Description of the task: Find and copy each line of the data that includes "door".

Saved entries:
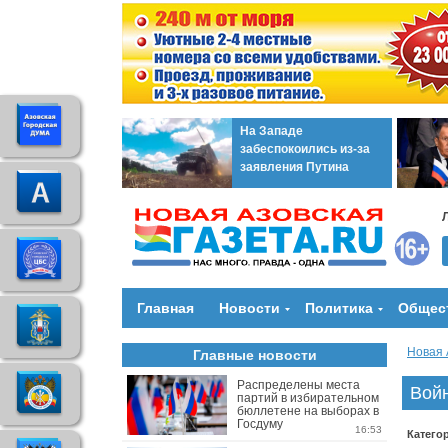
На Западе
забеспокоились из-за
заявления Путина
Главная
Новости
Политика
Общес
Новая 
Главные новости
Распределены места
Войн
партий в избирательном
бюллетене на выборах в
Госдуму
16:53
Катего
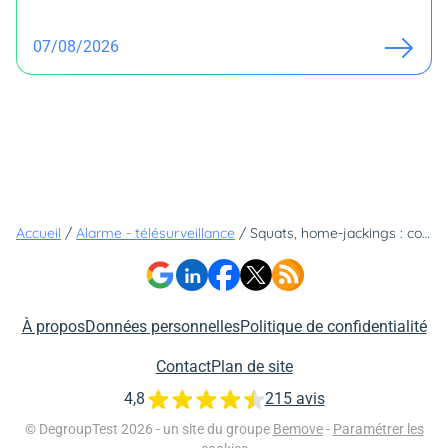
07/08/2026
Accueil
/
Alarme - télésurveillance
/
Squats, home-jackings : comment Verisure s'adapte à ces menaces qui ne cessent de prendre de l'ampleur
À propos
Données personnelles
Politique de confidentialité
Contact
Plan de site
4,8
215 avis
© DegroupTest 2026 - un site du groupe
Bemove
-
Paramétrer les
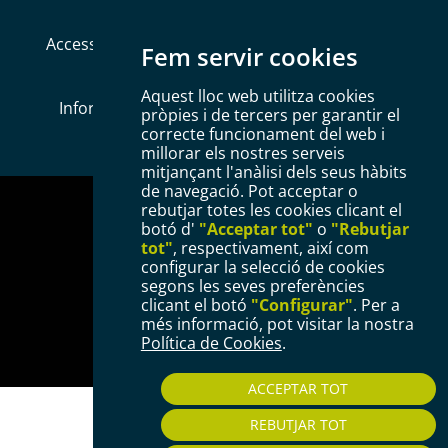
Accessibilitat
Mapa web
Política de Cookies
Fem servir cookies
Avís legal
Política de privacitat
Aquest lloc web utilitza cookies
Informació Bàsica RGPD
Configurar Cookies
pròpies i de tercers per garantir el
correcte funcionament del web i
millorar els nostres serveis
mitjançant l'anàlisi dels seus hàbits
de navegació. Pot acceptar o
rebutjar totes les cookies clicant el
botó d'
"Acceptar tot"
o
"Rebutjar
tot"
, respectivament, així com
configurar la selecció de cookies
segons les seves preferències
Plaça del Mercadal · 43201 Reus
clicant el botó
"Configurar"
. Per a
més informació, pot visitar la nostra
977 010 010
Política de Cookies
.
ajuntament@reus.cat
|
reus.cat
ACCEPTAR TOT
REBUTJAR TOT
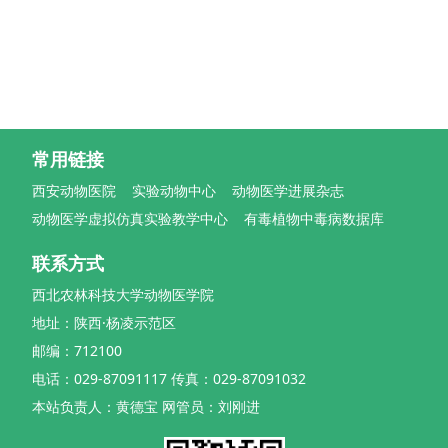
常用链接
西安动物医院
实验动物中心
动物医学进展杂志
动物医学虚拟仿真实验教学中心
有毒植物中毒病数据库
联系方式
西北农林科技大学动物医学院
地址：陕西·杨凌示范区
邮编：712100
电话：029-87091117 传真：029-87091032
本站负责人：黄德宝 网管员：刘刚进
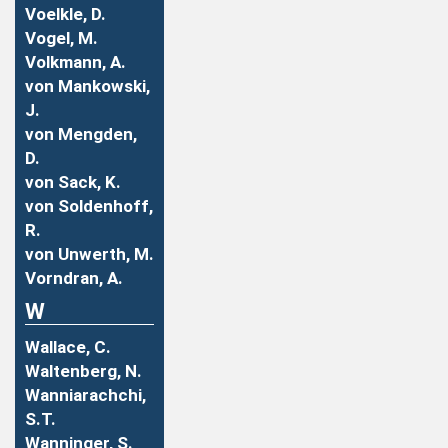
Voelkle, D.
Vogel, M.
Volkmann, A.
von Mankowski,
J.
von Mengden,
D.
von Sack, K.
von Soldenhoff,
R.
von Unwerth, M.
Vorndran, A.
W
Wallace, C.
Waltenberg, N.
Wanniarachchi,
S.T.
Wanninger, S.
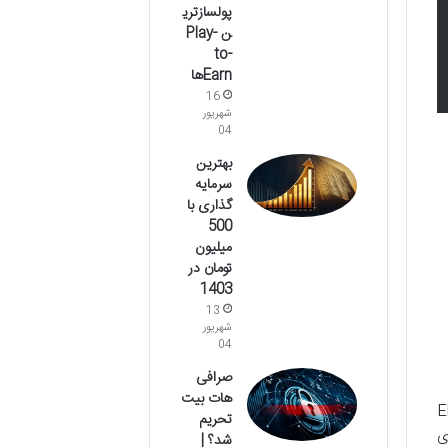
پولسازتری
ن Play-
to-
Earnها
16
شهریور
04
بهترین
سرمایه
گذاری با
500
میلیون
تومان در
1403
13
شهریور
04
صرافی
هات بیت
شده است. هر توکن ERC-
تحریم
. این ویژگی باعث شده است که ERC-721 برای
شد؟ |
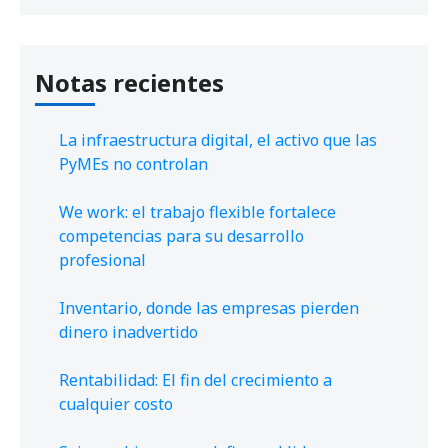
Notas recientes
La infraestructura digital, el activo que las
PyMEs no controlan
We work: el trabajo flexible fortalece
competencias para su desarrollo
profesional
Inventario, donde las empresas pierden
dinero inadvertido
Rentabilidad: El fin del crecimiento a
cualquier costo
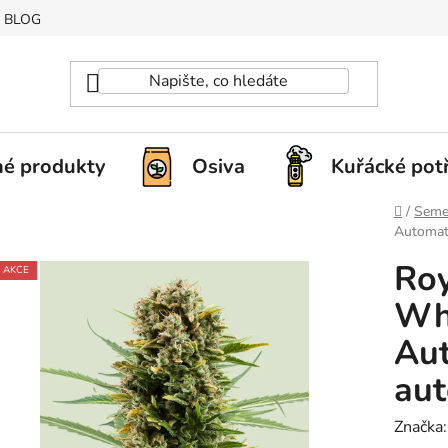
BLOG
é produkty
Osiva
Kuřácké pot
Domů
/
Seme
Automati
Roy
AKCE
Wh
Aut
aut
Značka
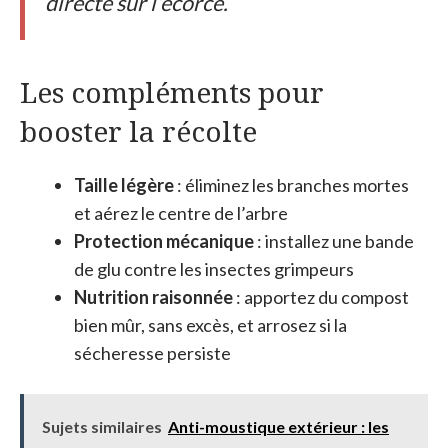
directe sur l’écorce.
Les compléments pour
booster la récolte
Taille légère
: éliminez les branches mortes
et aérez le centre de l’arbre
Protection mécanique
: installez une bande
de glu contre les insectes grimpeurs
Nutrition raisonnée
: apportez du compost
bien mûr, sans excès, et arrosez si la
sécheresse persiste
Sujets similaires
Anti-moustique extérieur : les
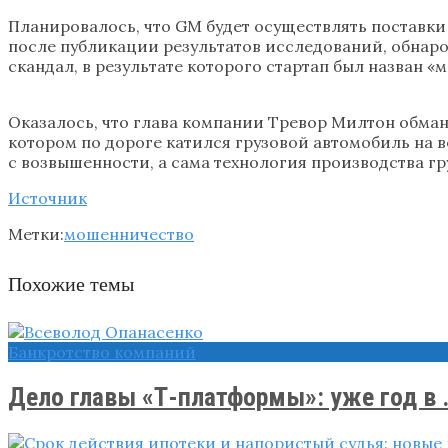
Планировалось, что GM будет осуществлять поставки 
после публикации результатов исследований, обнаро
скандал, в результате которого стартап был назван 
Оказалось, что глава компании Тревор Милтон обман
котором по дороге катился грузовой автомобиль на в
с возвышенности, а сама технология производства г
Источник
Метки:
мошенничество
Похожие темы
Банкротство компаний
Дело главы «Т-платформы»: уже год в .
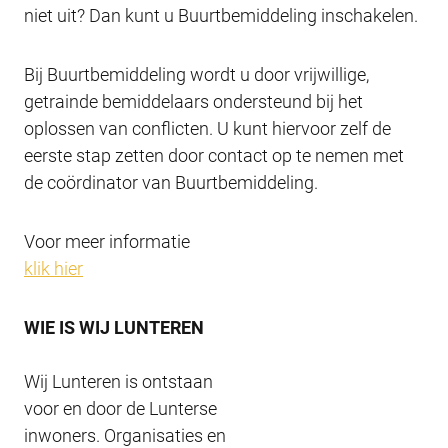
niet uit? Dan kunt u Buurtbemiddeling inschakelen.
Bij Buurtbemiddeling wordt u door vrijwillige,
getrainde bemiddelaars ondersteund bij het
oplossen van conflicten. U kunt hiervoor zelf de
eerste stap zetten door contact op te nemen met
de coördinator van Buurtbemiddeling.
Voor meer informatie
klik hier
WIE IS WIJ LUNTEREN
Wij Lunteren is ontstaan
voor en door de Lunterse
inwoners. Organisaties en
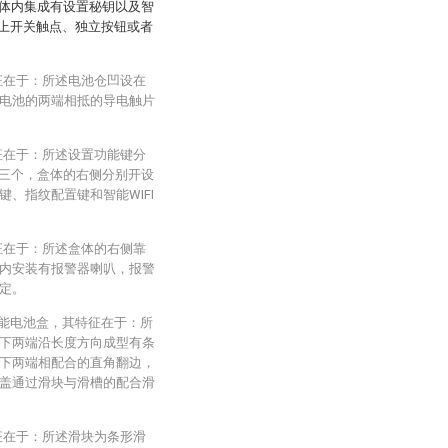
体内集成有设置秘钥以及智
板上开关触点、独立按钮或者
征在于：所述电池仓凹设在
电池的两端相抵的导电触片
征在于：所述设置功能键分
键三个，盒体的右侧分别开设
、指纹配置键和智能WIFI
征在于：所述盒体的右侧靠
内安装有报警器喇叭，报警
定。
功能电池盒，其特征在于：所
下两端沿长度方向成型有条
下两端相配合的直角翻边，
盖通过滑块与滑槽的配合滑
征在于：所述滑块为条形滑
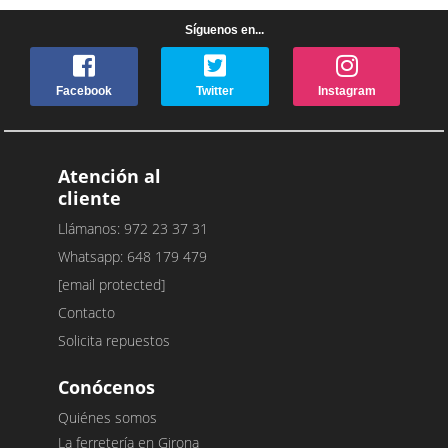
Síguenos en...
Facebook
Twitter
Instagram
Atención al
cliente
Llámanos: 972 23 37 31
Whatsapp: 648 179 479
[email protected]
Contacto
Solicita repuestos
Conócenos
Quiénes somos
La ferretería en Girona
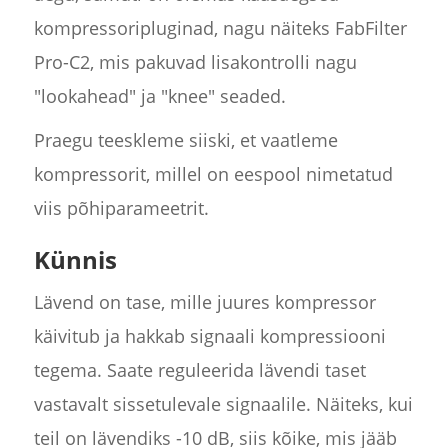
kompressoripluginad, nagu näiteks FabFilter
Pro-C2, mis pakuvad lisakontrolli nagu
"lookahead" ja "knee" seaded.
Praegu teeskleme siiski, et vaatleme
kompressorit, millel on eespool nimetatud
viis põhiparameetrit.
Künnis
Lävend on tase, mille juures kompressor
käivitub ja hakkab signaali kompressiooni
tegema. Saate reguleerida lävendi taset
vastavalt sissetulevale signaalile. Näiteks, kui
teil on lävendiks -10 dB, siis kõike, mis jääb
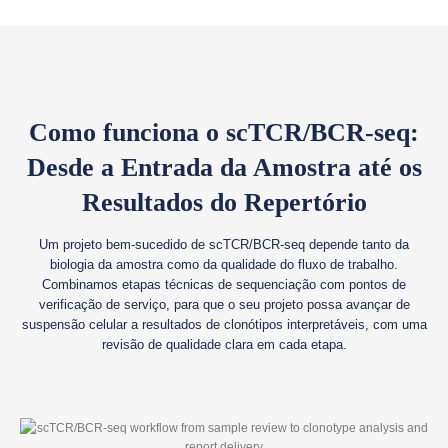
Como funciona o scTCR/BCR-seq:
Desde a Entrada da Amostra até os
Resultados do Repertório
Um projeto bem-sucedido de scTCR/BCR-seq depende tanto da
biologia da amostra como da qualidade do fluxo de trabalho.
Combinamos etapas técnicas de sequenciação com pontos de
verificação de serviço, para que o seu projeto possa avançar de
suspensão celular a resultados de clonótipos interpretáveis, com uma
revisão de qualidade clara em cada etapa.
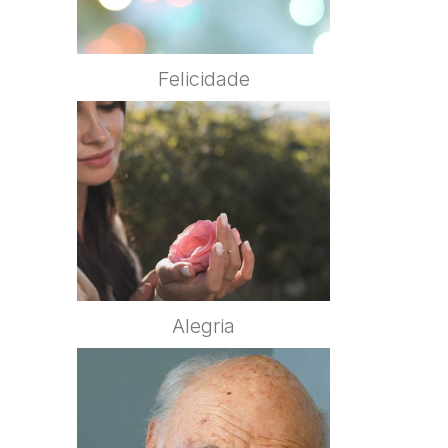
Felicidade
Alegria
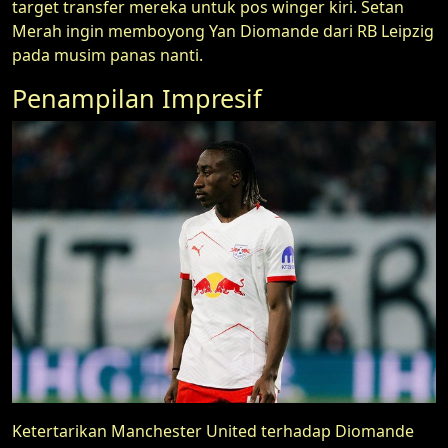
target transfer mereka untuk pos winger kiri. Setan
Merah ingin memboyong Yan Diomande dari RB Leipzig
pada musim panas nanti.
Penampilan Impresif
Ketertarikan Manchester United terhadap Diomande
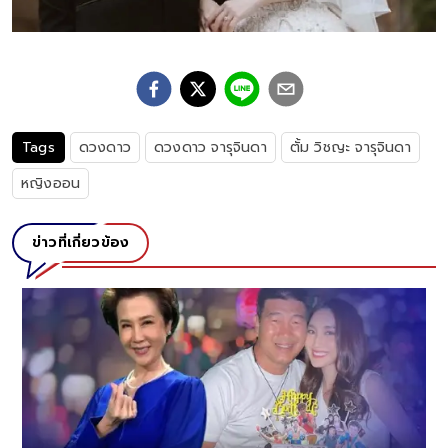
Tags
ดวงดาว
ดวงดาว จารุจินดา
ตั้ม วิชญะ จารุจินดา
หญิงออน
ข่าวที่เกี่ยวข้อง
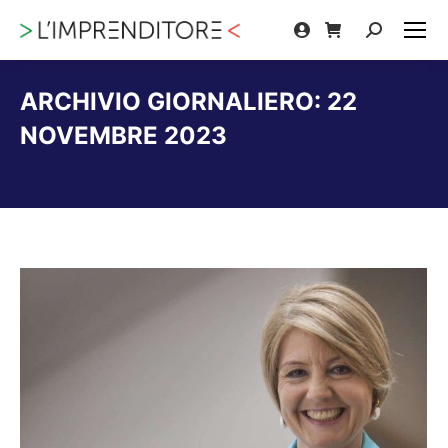
Cerca:
ARCHIVIO GIORNALIERO:
22
NOVEMBRE 2023
Tu sei qui:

Written answer:
Bij Buurtbemiddeling wordt u door vrijwillige,
eerste stap zetten door contact op te nemen met
voor en door de Lunterse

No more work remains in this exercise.